TASK STATEMENT
Line by line, transcribe the data below exactly and pass over the images.

[DATASET RECORDS — start]

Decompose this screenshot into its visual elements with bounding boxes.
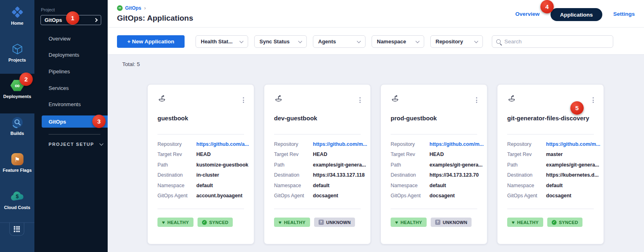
rail-item-home[interactable]: Home — [0, 5, 34, 26]
chevron-down-icon — [416, 39, 420, 43]
som-mark-5: 5 — [570, 101, 584, 115]
tab-settings[interactable]: Settings — [613, 11, 635, 17]
sidebar-item-deployments[interactable]: Deployments — [49, 52, 79, 60]
sidebar-divider — [49, 134, 100, 135]
tab-overview[interactable]: Overview — [515, 11, 540, 17]
rail-item-feature-flags[interactable]: ⚑ Feature Flags — [0, 152, 34, 173]
gitops-icon: ∞ — [117, 5, 123, 11]
check-circle-icon: ✓ — [202, 220, 207, 225]
som-mark-4: 4 — [540, 0, 554, 13]
application-name: git-generator-files-discovery — [507, 115, 589, 122]
gitops-applications-page: Home Projects ∞ Deployments — [0, 0, 644, 252]
heart-icon: ♥ — [162, 220, 165, 225]
page-header: ∞ GitOps › GitOps: Applications Overview… — [108, 0, 644, 28]
application-card-git-generator-files-discovery[interactable]: git-generator-files-discovery Repository… — [497, 84, 604, 244]
question-icon: ? — [319, 220, 324, 225]
sidebar-item-environments[interactable]: Environments — [49, 101, 81, 109]
application-name: guestbook — [157, 115, 188, 122]
search-icon — [496, 39, 501, 44]
kebab-menu-icon[interactable] — [474, 96, 479, 105]
namespace-filter[interactable]: Namespace — [372, 35, 424, 48]
rail-item-projects[interactable]: Projects — [0, 42, 34, 62]
sync-status-badge: ?UNKNOWN — [314, 218, 355, 227]
module-grid-button[interactable] — [9, 222, 24, 236]
sidebar-item-overview[interactable]: Overview — [49, 36, 70, 44]
project-setup-toggle[interactable]: PROJECT SETUP — [49, 142, 103, 147]
sync-status-filter[interactable]: Sync Status — [254, 35, 307, 48]
repository-link[interactable]: https://github.com/a... — [196, 141, 249, 147]
tab-applications[interactable]: Applications — [550, 8, 602, 21]
breadcrumb-gitops-link[interactable]: GitOps — [125, 5, 141, 11]
check-circle-icon: ✓ — [552, 220, 557, 225]
heart-icon: ♥ — [395, 220, 398, 225]
new-application-button[interactable]: + New Application — [117, 35, 185, 48]
health-status-badge: ♥HEALTHY — [507, 218, 543, 227]
kebab-menu-icon[interactable] — [591, 96, 595, 105]
total-count: Total: 5 — [122, 61, 140, 67]
rail-item-cloud-costs[interactable]: $ Cloud Costs — [0, 189, 34, 210]
search-box — [492, 35, 613, 48]
kebab-menu-icon[interactable] — [241, 96, 246, 105]
som-mark-1: 1 — [66, 11, 79, 25]
argo-app-icon — [391, 94, 400, 105]
health-status-badge: ♥HEALTHY — [274, 218, 310, 227]
question-icon: ? — [435, 220, 440, 225]
main-area: ∞ GitOps › GitOps: Applications Overview… — [108, 0, 644, 252]
argo-app-icon — [507, 94, 516, 105]
sidebar-item-services[interactable]: Services — [49, 85, 69, 93]
page-title: GitOps: Applications — [117, 14, 193, 23]
health-status-filter[interactable]: Health Stat... — [196, 35, 248, 48]
som-mark-2: 2 — [19, 73, 33, 86]
sync-status-badge: ✓SYNCED — [198, 218, 233, 227]
applications-content: Total: 5 guestbook — [108, 55, 644, 252]
health-status-badge: ♥HEALTHY — [391, 218, 427, 227]
sync-status-badge: ✓SYNCED — [547, 218, 583, 227]
kebab-menu-icon[interactable] — [358, 96, 362, 105]
feature-flags-icon: ⚑ — [11, 152, 23, 167]
repository-filter[interactable]: Repository — [430, 35, 483, 48]
application-card-prod-guestbook[interactable]: prod-guestbook Repositoryhttps://github.… — [380, 84, 487, 244]
project-section-label: Project — [41, 7, 55, 12]
chevron-down-icon — [357, 39, 361, 43]
chevron-down-icon — [99, 141, 103, 145]
chevron-right-icon — [94, 18, 98, 22]
agents-filter[interactable]: Agents — [313, 35, 366, 48]
argo-app-icon — [274, 94, 283, 105]
filter-toolbar: + New Application Health Stat... Sync St… — [108, 28, 644, 55]
grid-icon — [14, 226, 20, 232]
application-cards: guestbook Repositoryhttps://github.com/a… — [147, 84, 604, 244]
breadcrumb-separator-icon: › — [144, 5, 146, 11]
heart-icon: ♥ — [512, 220, 514, 225]
projects-cube-icon — [11, 42, 23, 56]
application-card-dev-guestbook[interactable]: dev-guestbook Repositoryhttps://github.c… — [264, 84, 371, 244]
cloud-costs-icon: $ — [10, 189, 25, 204]
sidebar-item-pipelines[interactable]: Pipelines — [49, 68, 70, 77]
module-rail: Home Projects ∞ Deployments — [0, 0, 34, 252]
chevron-down-icon — [298, 39, 302, 43]
sync-status-badge: ?UNKNOWN — [431, 218, 472, 227]
application-card-guestbook[interactable]: guestbook Repositoryhttps://github.com/a… — [147, 84, 254, 244]
application-name: dev-guestbook — [274, 115, 317, 122]
argo-app-icon — [157, 94, 166, 105]
repository-link[interactable]: https://github.com/m... — [546, 141, 600, 147]
repository-link[interactable]: https://github.com/m... — [429, 141, 484, 147]
search-input[interactable] — [504, 38, 601, 45]
repository-link[interactable]: https://github.com/m... — [313, 141, 367, 147]
rail-item-builds[interactable]: Builds — [0, 115, 34, 136]
chevron-down-icon — [240, 39, 244, 43]
builds-icon — [11, 115, 23, 130]
home-icon — [11, 5, 24, 19]
heart-icon: ♥ — [278, 220, 281, 225]
breadcrumb: ∞ GitOps › — [117, 5, 146, 11]
health-status-badge: ♥HEALTHY — [157, 218, 193, 227]
chevron-down-icon — [474, 39, 478, 43]
som-mark-3: 3 — [92, 115, 106, 128]
application-name: prod-guestbook — [391, 115, 437, 122]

[DATASET RECORDS — finish]

WRITTEN SOLUTION
Decompose this screenshot into its visual elements with bounding boxes.
rail-item-home[interactable]: Home — [0, 5, 34, 26]
chevron-down-icon — [416, 39, 420, 43]
som-mark-5: 5 — [570, 101, 584, 115]
tab-settings[interactable]: Settings — [613, 11, 635, 17]
sidebar-item-deployments[interactable]: Deployments — [49, 52, 79, 60]
sidebar-divider — [49, 134, 100, 135]
tab-overview[interactable]: Overview — [515, 11, 540, 17]
rail-item-feature-flags[interactable]: ⚑ Feature Flags — [0, 152, 34, 173]
gitops-icon: ∞ — [117, 5, 123, 11]
check-circle-icon: ✓ — [202, 220, 207, 225]
som-mark-4: 4 — [540, 0, 554, 13]
application-name: git-generator-files-discovery — [507, 115, 589, 122]
gitops-applications-page: Home Projects ∞ Deployments — [0, 0, 644, 252]
heart-icon: ♥ — [162, 220, 165, 225]
page-header: ∞ GitOps › GitOps: Applications Overview… — [108, 0, 644, 28]
application-card-git-generator-files-discovery[interactable]: git-generator-files-discovery Repository… — [497, 84, 604, 244]
question-icon: ? — [319, 220, 324, 225]
sidebar-item-environments[interactable]: Environments — [49, 101, 81, 109]
application-name: guestbook — [157, 115, 188, 122]
search-icon — [496, 39, 501, 44]
kebab-menu-icon[interactable] — [474, 96, 479, 105]
namespace-filter[interactable]: Namespace — [372, 35, 424, 48]
rail-item-projects[interactable]: Projects — [0, 42, 34, 62]
sync-status-badge: ?UNKNOWN — [314, 218, 355, 227]
module-grid-button[interactable] — [9, 222, 24, 236]
sidebar-item-overview[interactable]: Overview — [49, 36, 70, 44]
project-setup-toggle[interactable]: PROJECT SETUP — [49, 142, 103, 147]
sync-status-filter[interactable]: Sync Status — [254, 35, 307, 48]
repository-link[interactable]: https://github.com/a... — [196, 141, 249, 147]
tab-applications[interactable]: Applications — [550, 8, 602, 21]
breadcrumb-gitops-link[interactable]: GitOps — [125, 5, 141, 11]
check-circle-icon: ✓ — [552, 220, 557, 225]
heart-icon: ♥ — [395, 220, 398, 225]
new-application-button[interactable]: + New Application — [117, 35, 185, 48]
health-status-badge: ♥HEALTHY — [507, 218, 543, 227]
kebab-menu-icon[interactable] — [591, 96, 595, 105]
total-count: Total: 5 — [122, 61, 140, 67]
rail-item-cloud-costs[interactable]: $ Cloud Costs — [0, 189, 34, 210]
search-box — [492, 35, 613, 48]
kebab-menu-icon[interactable] — [241, 96, 246, 105]
som-mark-1: 1 — [66, 11, 79, 25]
argo-app-icon — [391, 94, 400, 105]
health-status-badge: ♥HEALTHY — [274, 218, 310, 227]
question-icon: ? — [435, 220, 440, 225]
main-area: ∞ GitOps › GitOps: Applications Overview… — [108, 0, 644, 252]
argo-app-icon — [507, 94, 516, 105]
sidebar-item-services[interactable]: Services — [49, 85, 69, 93]
page-title: GitOps: Applications — [117, 14, 193, 23]
health-status-filter[interactable]: Health Stat... — [196, 35, 248, 48]
som-mark-2: 2 — [19, 73, 33, 86]
sync-status-badge: ✓SYNCED — [198, 218, 233, 227]
applications-content: Total: 5 guestbook — [108, 55, 644, 252]
health-status-badge: ♥HEALTHY — [391, 218, 427, 227]
sync-status-badge: ✓SYNCED — [547, 218, 583, 227]
kebab-menu-icon[interactable] — [358, 96, 362, 105]
feature-flags-icon: ⚑ — [11, 152, 23, 167]
repository-filter[interactable]: Repository — [430, 35, 483, 48]
application-card-prod-guestbook[interactable]: prod-guestbook Repositoryhttps://github.… — [380, 84, 487, 244]
project-section-label: Project — [41, 7, 55, 12]
chevron-down-icon — [357, 39, 361, 43]
chevron-down-icon — [99, 141, 103, 145]
chevron-right-icon — [94, 18, 98, 22]
agents-filter[interactable]: Agents — [313, 35, 366, 48]
argo-app-icon — [274, 94, 283, 105]
filter-toolbar: + New Application Health Stat... Sync St… — [108, 28, 644, 55]
grid-icon — [14, 226, 20, 232]
application-cards: guestbook Repositoryhttps://github.com/a… — [147, 84, 604, 244]
breadcrumb-separator-icon: › — [144, 5, 146, 11]
heart-icon: ♥ — [512, 220, 514, 225]
projects-cube-icon — [11, 42, 23, 56]
application-card-dev-guestbook[interactable]: dev-guestbook Repositoryhttps://github.c… — [264, 84, 371, 244]
cloud-costs-icon: $ — [10, 189, 25, 204]
sidebar-item-pipelines[interactable]: Pipelines — [49, 68, 70, 77]
module-rail: Home Projects ∞ Deployments — [0, 0, 34, 252]
chevron-down-icon — [298, 39, 302, 43]
sync-status-badge: ?UNKNOWN — [431, 218, 472, 227]
application-card-guestbook[interactable]: guestbook Repositoryhttps://github.com/a… — [147, 84, 254, 244]
application-name: dev-guestbook — [274, 115, 317, 122]
argo-app-icon — [157, 94, 166, 105]
repository-link[interactable]: https://github.com/m... — [546, 141, 600, 147]
repository-link[interactable]: https://github.com/m... — [429, 141, 484, 147]
search-input[interactable] — [504, 38, 601, 45]
repository-link[interactable]: https://github.com/m... — [313, 141, 367, 147]
rail-item-builds[interactable]: Builds — [0, 115, 34, 136]
chevron-down-icon — [240, 39, 244, 43]
builds-icon — [11, 115, 23, 130]
home-icon — [11, 5, 24, 19]
heart-icon: ♥ — [278, 220, 281, 225]
breadcrumb: ∞ GitOps › — [117, 5, 146, 11]
health-status-badge: ♥HEALTHY — [157, 218, 193, 227]
chevron-down-icon — [474, 39, 478, 43]
som-mark-3: 3 — [92, 115, 106, 128]
application-name: prod-guestbook — [391, 115, 437, 122]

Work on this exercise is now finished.